Another link in the circumstantial evidence corroborating David Laing's statement is the fact that Smith was certainly at the moment in communication with Hamilton's personal friends, at whose instance the volume of poems was published. Kames, who was then interesting himself so actively in Smith's advancement, was the closest surviving friend Hamilton possessed. They had been constant companions in youth, leading spirits of that new school of dandies called "the beaux"—young men at once of fashion and of letters—who adorned Scotch society between the Rebellions, and continued to adorn many an after-dinner table in Edinburgh down till the present century. Hamilton owns that it was Kames who first taught him "verse to criticise," and wrote to him the poem "To H.H. at the Assembly"; while Kames for his part used in his old age, as his neighbour Ramsay of Ochtertyre informs us, to have no greater enjoyment than recounting the scenes and doings he and Hamilton had transacted together in those early days, of which the poet himself writes, when they "kept friendship's holy vigil" in the subterranean taverns of old Edinburgh "full many a fathom deep."
FOOTNOTES:
[19] Home and Hume, it may be mentioned, are only different ways of spelling the same name, which, though differently spelt, was not differently pronounced.

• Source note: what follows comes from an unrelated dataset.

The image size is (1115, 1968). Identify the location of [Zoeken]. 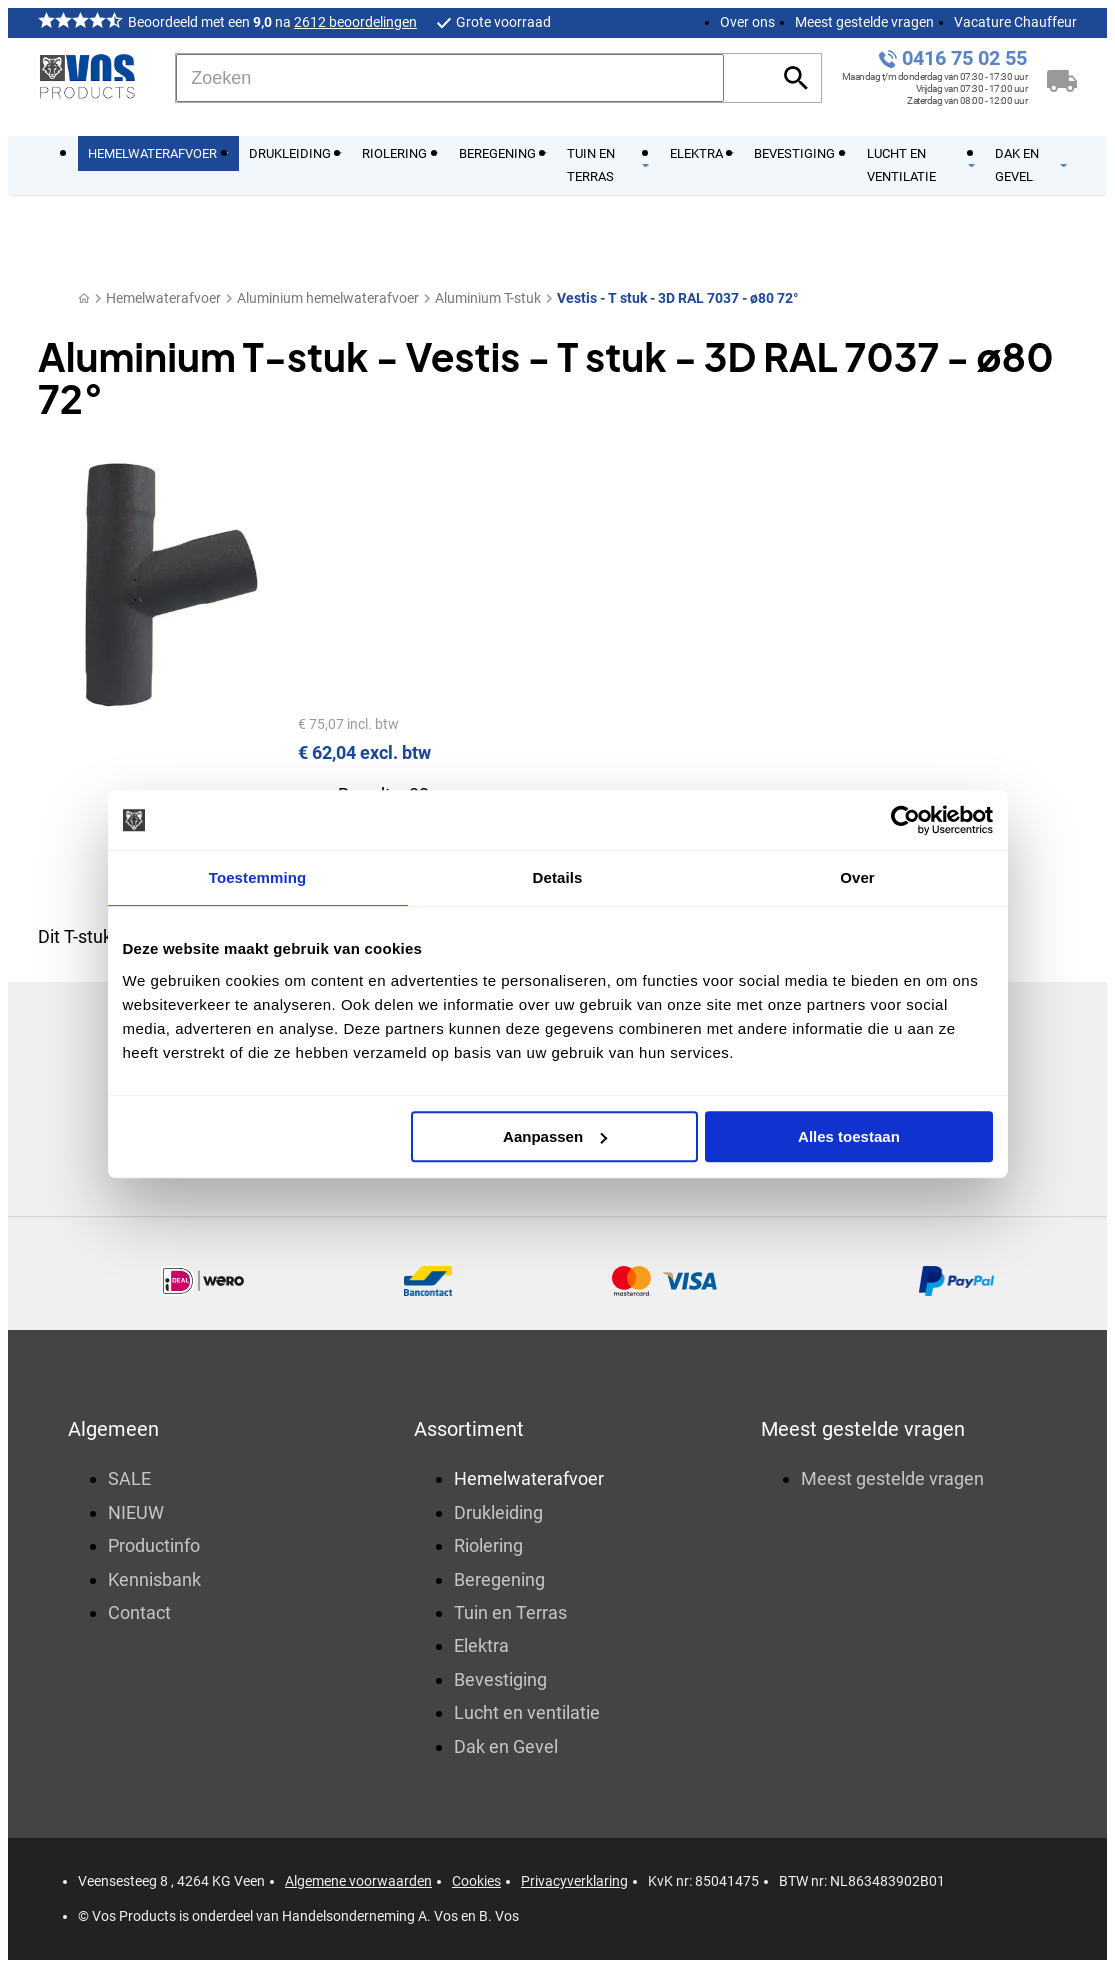 (450, 78).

[20] Tytler's Life of Kames, i. 218.
[21] Blair's Lectures on Rhetoric and Belles-Lettres, i. 381.
[22] Clayden's Early Life of Samuel Rogers, p. 168.
[23] Stewart's Works, ed. Hamilton, vol. x. p. 68.
[24] Correspondence of James Oswald, Preface.
[25] Caldwell Papers, i. 93.
[26] Duncan's Notes and Documents illustrative of the Literary History of Glasgow, p. 25.